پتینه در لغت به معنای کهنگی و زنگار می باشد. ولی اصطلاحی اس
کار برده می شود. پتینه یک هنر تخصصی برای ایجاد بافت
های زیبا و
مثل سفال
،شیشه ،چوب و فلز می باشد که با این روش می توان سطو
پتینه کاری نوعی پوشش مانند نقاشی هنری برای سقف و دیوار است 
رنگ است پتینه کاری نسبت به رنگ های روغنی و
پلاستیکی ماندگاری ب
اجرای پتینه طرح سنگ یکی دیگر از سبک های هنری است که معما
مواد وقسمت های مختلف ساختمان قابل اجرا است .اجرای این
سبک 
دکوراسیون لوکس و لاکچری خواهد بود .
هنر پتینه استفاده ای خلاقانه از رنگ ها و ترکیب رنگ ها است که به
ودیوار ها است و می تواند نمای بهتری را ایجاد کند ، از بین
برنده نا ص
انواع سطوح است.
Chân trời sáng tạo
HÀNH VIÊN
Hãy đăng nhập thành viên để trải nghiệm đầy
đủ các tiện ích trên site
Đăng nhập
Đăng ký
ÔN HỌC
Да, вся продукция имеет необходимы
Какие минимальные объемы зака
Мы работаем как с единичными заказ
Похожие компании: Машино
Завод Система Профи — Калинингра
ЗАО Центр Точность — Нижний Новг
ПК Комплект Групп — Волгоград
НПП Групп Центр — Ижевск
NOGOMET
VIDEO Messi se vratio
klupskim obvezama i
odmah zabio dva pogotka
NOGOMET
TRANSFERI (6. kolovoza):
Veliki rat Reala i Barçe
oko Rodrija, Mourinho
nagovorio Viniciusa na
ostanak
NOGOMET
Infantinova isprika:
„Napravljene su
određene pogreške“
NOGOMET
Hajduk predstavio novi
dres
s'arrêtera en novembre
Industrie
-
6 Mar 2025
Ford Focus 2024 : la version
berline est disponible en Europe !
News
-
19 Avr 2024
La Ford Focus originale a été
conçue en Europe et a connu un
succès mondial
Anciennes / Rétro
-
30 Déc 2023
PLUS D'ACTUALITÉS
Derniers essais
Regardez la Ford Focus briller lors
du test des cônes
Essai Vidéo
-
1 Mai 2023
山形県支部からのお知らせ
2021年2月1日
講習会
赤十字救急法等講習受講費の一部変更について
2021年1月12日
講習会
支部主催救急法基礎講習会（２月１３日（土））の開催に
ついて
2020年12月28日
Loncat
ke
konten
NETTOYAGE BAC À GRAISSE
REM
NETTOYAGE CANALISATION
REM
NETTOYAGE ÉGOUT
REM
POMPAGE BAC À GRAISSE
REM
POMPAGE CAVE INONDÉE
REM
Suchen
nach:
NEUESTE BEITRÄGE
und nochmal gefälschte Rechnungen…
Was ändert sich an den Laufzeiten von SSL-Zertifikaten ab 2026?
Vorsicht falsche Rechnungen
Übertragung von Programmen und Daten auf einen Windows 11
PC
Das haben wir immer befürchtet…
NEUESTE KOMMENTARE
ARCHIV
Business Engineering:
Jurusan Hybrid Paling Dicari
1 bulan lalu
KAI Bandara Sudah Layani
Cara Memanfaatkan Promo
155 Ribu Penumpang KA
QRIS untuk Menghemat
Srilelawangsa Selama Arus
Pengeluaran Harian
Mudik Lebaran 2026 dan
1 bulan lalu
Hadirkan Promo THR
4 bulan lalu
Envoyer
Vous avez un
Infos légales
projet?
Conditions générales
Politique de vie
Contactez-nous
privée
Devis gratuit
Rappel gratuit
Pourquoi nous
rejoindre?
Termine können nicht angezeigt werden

* * * * *

Wherever the string "Promo" appears in the entries above, return the line it appears on.

▶ **Solution**:
Cara Memanfaatkan Promo
Hadirkan Promo THR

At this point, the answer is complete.